The coagulant activity of seminal plasma is due to the coexistence of the elements of hemostatic system (Lwaleed, 2004) and the HMW-SV (High Molecular Weight Seminal Vesicle) protein system. Our attention was focused on the SV-IV (seminal vesicle protein No. 4, according to its mobility in SDS/PAGE), a basic, thermostable, secretory protein of low MW (9758) synthesized by the rat seminal vesicle (SV) epithelium under strict androgen transcriptional control (Ostrowski, 1979; Mansson, 1981; Lwaleed, 2004). SV-IV has been purified to homogeneity and characterized extensively (Ostrowski, 1979; Mansson, 1981; Pan, 1982; Harris, 1983; Kandala, 1983; McDonald, 1983; Abrescia, 1985,1986; Metafora, 1987a; D'Ambrosio, 1993; Stiuso, 1999; Lwaleed, 2004). Proteins immuno-related by SV-IV have been found in several rat tissues (uterus, lung, liver, brain, etc.), in human seminal fluid and SV secretion (Abrescia, 1985, 1986; Metafora, 1987a). SV-IV possesses potent non-species specific immunomodulatory and anti-inflammatory activities, and modulates the coagulation process by affecting the thrombin-antithrombin III (AT) interaction (Galdiero, 1989; Metafora, 1989a, b; Camussi, 1990; Romano-Carratelli 1993; Vuotto, 1993; Di Micco 1994, 1997, 2000; Peluso, 1994; Mancuso, 1996; Tufano, 1996). Moreover, it can bind the plasma membrane of epididymal spermatozoa, decreasing the immunogenicity of SV-IV (Pavonessa, 1984; Metafora, 1987b; Peluso, 1994). SV-IV exerts its modulatory effects on the immune response by interfering with the macrophage-T cell cooperation (interference with cytokine release and biological activity; inhibition of the macrophage antigen presentation activity; inhibition of the T lymphocyte activation process) (Galdiero, 1989; Metafora, 1989b; Vuotto, 1993; Romano-Carratelli 1993; Peluso, 1994; Tufano, 1996). We have previously shown with hydrolytic experiments that the modulating effect on the coagulation of the protein is located in its 1-70 N-terminal fragment (Di Micco, 1994, 1997). Mass spectrometry analysis of purified SV-IV demonstrated that it is highly heterogeneous (Ferranti, 1997). Truncated forms of SV-IV are also present and represent about 14% of the total molecules, in detail the 1-16, 1-17, and 1-18 peptides derived from the N-terminus of the protein. The processing mechanism leading to their formation could be related to the synergistic effects of chymotrypsin-like and carboxypeptidase enzymes (Ferranti, 1997).

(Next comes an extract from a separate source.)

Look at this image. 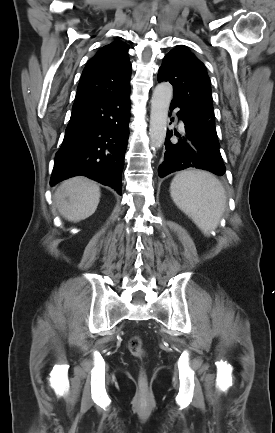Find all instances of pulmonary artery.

In this paper we show that 1-16 peptide (P1-16) exerts a marked effect on the AT activity, by preventing the formation of the thrombin-AT complex. We have also monitored the effects of P1-16 on the thrombin conformation and evaluated the K_d value for the thrombin/P1-16 system. On the evidence that the binding of P1-16 to thrombin affects the thrombin conformation and prevents the formation of thrombin-AT complex, we evaluated by molecular graphics and computational analyses the probable interaction sites.

Materials and Methods

Purification of protein SV-IV and solid-phase peptide synthesis

Milligram amounts (600 mg) of protein SV-IV were purified to homogeneity from the seminal vesicle secretion of adult rats (Fisher-Wistar) according to a published procedure by using ion exchange and gel filtration column chromatography (Lwaleed, 2004). The purity of the protein was evaluated by SDS/PAGE in denaturing and non denaturing conditions (Abrescia, 1986). The concentration of the purified SV-IV was measured by its molar absorption at 276 nm (4,100 M^-1∙cm^-1), calculated on the basis of the tyrosine and phenylalanine residues present in the SV-IV polypeptide chain (Di Micco, 1994; Stiuso, 1999). Peptides were prepared by organic synthesis on solid-phase with a continuous-flow instrument with on-line UV monitoring (Milligen/Biosearch 9050) and purified by RP-HPLC using a previously published procedure (Ialenti, 2001).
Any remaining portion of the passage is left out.